● **Records**
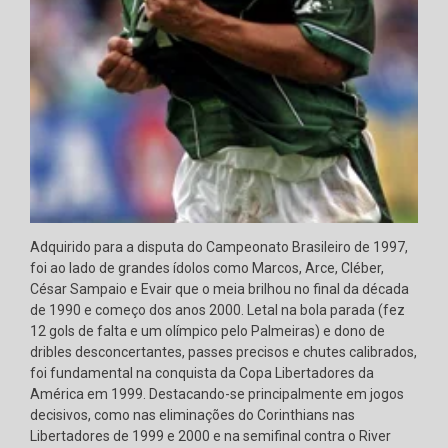
Adquirido para a disputa do Campeonato Brasileiro de 1997,
foi ao lado de grandes ídolos como Marcos, Arce, Cléber,
César Sampaio e Evair que o meia brilhou no final da década
de 1990 e começo dos anos 2000. Letal na bola parada (fez
12 gols de falta e um olímpico pelo Palmeiras) e dono de
dribles desconcertantes, passes precisos e chutes calibrados,
foi fundamental na conquista da Copa Libertadores da
América em 1999. Destacando-se principalmente em jogos
decisivos, como nas eliminações do Corinthians nas
Libertadores de 1999 e 2000 e na semifinal contra o River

● **Required work**
If a picture appears among the entries, omit it and reproduce everything else exactly.

● **Expected answer**
Adquirido para a disputa do Campeonato Brasileiro de 1997,
foi ao lado de grandes ídolos como Marcos, Arce, Cléber,
César Sampaio e Evair que o meia brilhou no final da década
de 1990 e começo dos anos 2000. Letal na bola parada (fez
12 gols de falta e um olímpico pelo Palmeiras) e dono de
dribles desconcertantes, passes precisos e chutes calibrados,
foi fundamental na conquista da Copa Libertadores da
América em 1999. Destacando-se principalmente em jogos
decisivos, como nas eliminações do Corinthians nas
Libertadores de 1999 e 2000 e na semifinal contra o River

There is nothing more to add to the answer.